Computing Reviews, the leading online review service for computing literature.

Search

Adversarial Information Retrieval: The Manipulation of Web Content

Dennis Fetterly
Microsoft Research

1. Introduction

Adversarial information retrieval has become a very active research area in the last few years. As the name indicates, adversarial information retrieval research differs from traditional information retrieval in that the content providers may have an adversarial relationship with the entity (usually a search engine) that consumes their content. The fraction of Web page referrals that come from search engines is significant, which has created an economic incentive for Web site operators to attempt to manipulate search engine rankings. This manipulation, which is often called Web spam or spamdexing, can take many forms, all of which are challenging to identify. These forms include content manipulation, link creation and manipulation, cloaking, click fraud, and tag spam. Similar to conventional information retrieval, adversarial information retrieval is an interesting area to work in because of the nature of the problem, and the potential for novel research to have a positive impact on the search results that are sent to millions of users.

The results of research into adversarial information retrieval enable search engines to identify content that attempts to game search engine rankings. Search engines need to identify this content in order to maintain a positive user experience. Once this content has been identified, those documents or sites can be penalized by the search engine in a variety of ways. The penalties range in severity from being suppressed in results pages, being stripped of any endorsement power, or actively being purged from the search engine’s index. A recent Pew Internet study [1] found that 55 percent of people had lost trust in email as a result of email spam. This study also found that 19 percent of users have reduced their email usage as a result of spam messages. The presence of Web spam in search results could have a similar impact on people’s trust in those results if the issue is not addressed satisfactorily. This, coupled with the low cost of switching between search engines, provides significant motivation to search engines to thwart any attempted manipulation of result rankings.

One of the many interesting challenges that this area shares with traditional information retrieval is the scale at which algorithms must correctly operate. Given the infinite nature of some Web sites, especially spam sites that return a new randomly generated page for every request they receive, it is impossible to accurately count the number of pages on the Web today, much less the number of spam Web pages. All of the major search engines currently select billions or tens of billions of documents from this infinite collection to index. Recent studies have shown that 13.8 percent [2] of English language Web pages were classified as spam pages, which gives an idea of the extensive scope of the problem and suggests that solutions that require manual intervention will not scale.

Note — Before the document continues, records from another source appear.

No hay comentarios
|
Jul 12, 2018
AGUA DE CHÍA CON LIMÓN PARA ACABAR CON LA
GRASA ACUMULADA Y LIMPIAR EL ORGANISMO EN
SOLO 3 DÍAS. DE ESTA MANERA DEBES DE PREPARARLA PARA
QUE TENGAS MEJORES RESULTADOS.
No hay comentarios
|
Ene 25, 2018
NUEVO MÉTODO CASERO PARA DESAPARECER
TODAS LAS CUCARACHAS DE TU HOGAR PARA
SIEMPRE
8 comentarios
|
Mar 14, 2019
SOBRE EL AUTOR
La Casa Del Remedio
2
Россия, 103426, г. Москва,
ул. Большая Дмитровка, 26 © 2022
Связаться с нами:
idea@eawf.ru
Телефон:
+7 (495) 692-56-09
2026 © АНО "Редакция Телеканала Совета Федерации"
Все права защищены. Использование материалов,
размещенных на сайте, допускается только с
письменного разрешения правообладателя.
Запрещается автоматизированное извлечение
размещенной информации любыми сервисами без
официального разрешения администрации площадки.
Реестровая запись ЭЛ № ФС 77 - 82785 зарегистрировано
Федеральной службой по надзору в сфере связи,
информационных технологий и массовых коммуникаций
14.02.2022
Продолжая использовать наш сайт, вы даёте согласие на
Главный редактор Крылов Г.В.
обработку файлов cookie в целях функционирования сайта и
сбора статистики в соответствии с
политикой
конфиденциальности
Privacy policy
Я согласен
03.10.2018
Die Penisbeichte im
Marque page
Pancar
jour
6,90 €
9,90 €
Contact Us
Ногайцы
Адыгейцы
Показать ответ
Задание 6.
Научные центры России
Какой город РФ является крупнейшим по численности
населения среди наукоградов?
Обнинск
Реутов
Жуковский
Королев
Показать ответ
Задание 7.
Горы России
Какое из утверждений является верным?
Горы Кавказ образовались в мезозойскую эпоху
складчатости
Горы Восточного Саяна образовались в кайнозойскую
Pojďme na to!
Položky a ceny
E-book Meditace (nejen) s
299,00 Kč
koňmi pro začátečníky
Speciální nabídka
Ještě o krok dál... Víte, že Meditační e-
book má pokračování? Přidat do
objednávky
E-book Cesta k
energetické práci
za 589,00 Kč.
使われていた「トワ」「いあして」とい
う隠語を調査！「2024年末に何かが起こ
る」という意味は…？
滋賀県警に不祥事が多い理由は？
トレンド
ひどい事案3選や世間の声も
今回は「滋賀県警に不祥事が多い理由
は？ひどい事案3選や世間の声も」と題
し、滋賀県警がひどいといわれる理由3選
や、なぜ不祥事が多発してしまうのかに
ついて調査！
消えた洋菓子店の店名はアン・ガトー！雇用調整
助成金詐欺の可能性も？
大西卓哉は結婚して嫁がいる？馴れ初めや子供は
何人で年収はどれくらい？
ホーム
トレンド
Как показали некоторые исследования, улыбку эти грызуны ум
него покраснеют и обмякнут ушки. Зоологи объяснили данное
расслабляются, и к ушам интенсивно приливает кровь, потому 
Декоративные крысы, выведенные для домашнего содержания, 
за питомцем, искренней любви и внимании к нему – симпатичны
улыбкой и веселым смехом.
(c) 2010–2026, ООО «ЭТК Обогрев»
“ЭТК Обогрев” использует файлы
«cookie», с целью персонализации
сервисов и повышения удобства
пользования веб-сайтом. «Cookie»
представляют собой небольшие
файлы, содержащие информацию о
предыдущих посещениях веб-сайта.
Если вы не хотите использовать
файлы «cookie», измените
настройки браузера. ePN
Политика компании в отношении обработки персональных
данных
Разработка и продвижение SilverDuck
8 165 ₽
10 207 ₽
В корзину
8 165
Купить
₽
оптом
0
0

2. Content and Link Manipulation

One major issue in this area is the ease, both administratively and economically, with which adversaries can create content to attempt to manipulate the search engine results. In vanilla PageRank, every page has a small endorsement power and there is extremely little cost to create additional pages on a Web server. The cost is incurred in registering an Internet domain name and obtaining an Internet protocol (IP) address for a Web server. These costs can be amortized over a large number of hosts and pages by mapping multiple domains to a single IP address and creating a large number of hostnames or subdomains within the registered Internet domain name. Even minimal hosting costs can be avoided by enterprising spammers who have hosted their spam sites on one of the many blog hosting sites that provide free hosting. In addition to spam blogs, these services are also under a deluge of comment spam, where scripts post comments containing link spam on blogs, guestbooks, and wikis.

An additional related issue is one of trust and reputation, which is an issue for many areas in computer science. In almost all cases, it is either free or extremely inexpensive to create additional content to be consumed by the search engine, and there is no centralized authority, which is often used as the basis for a trust or reputation system. Some approaches attempt to approximate a centralized authority by focusing on scarce resources, such as domain name registrations or IP addresses, but these approaches don’t completely address the issue.

There are many different types of spam Web pages, some of which are described in this essay. At the First International Workshop on Adversarial Information Retrieval on the Web, Gyöngyi and Garcia-Molina published a taxonomy of spam Web pages [3], which describes these variants in more detail. There could be spurious content in the document, such as additional terms in the meta tag that are unrelated to the document itself, or content could be duplicated multiple times on a page. Pages could be generated by completing a template with particular words, Mad Libs style, choosing words at random, or stitching a page together from sentences chosen at random. There has been a significant body of research aimed at detecting spam Web pages by analyzing their content [2], templatic structure [4,5], and phrase-level replication [6]. Duplicate content, especially at the partial document level, is a large open problem in this research area. It is extremely difficult or impossible to automatically determine the provenance of duplicated content. If the search engine chooses to penalize a page due to duplicate content, which site should be considered the originator of that content?

3. Cloaking

The adversarial Web server could also be employing cloaking, which is an adversarial technique where different content is served to the search engine’s crawler and the end user’s Web browser. The page could also contain scripts that would modify the document at load time. As a result, search engine crawlers that do not implement a script interpreter would index one version of the content, while users with a script interpreter would see another version of the document. Users who visit a spam page could also have their browsers redirected to another page via meta refresh tags or scripts. Wu and Davison performed a preliminary study of cloaking and redirection [7] where they compared pages downloaded using clients that either identified themselves as a search engine crawler or a standard Web browser. Research by Chellapilla and Chickering analyzes search query logs and advertising click logs to show that results for popular queries are more likely to be cloaked, and that probability increases if the query is one likely to generate advertising revenue [8].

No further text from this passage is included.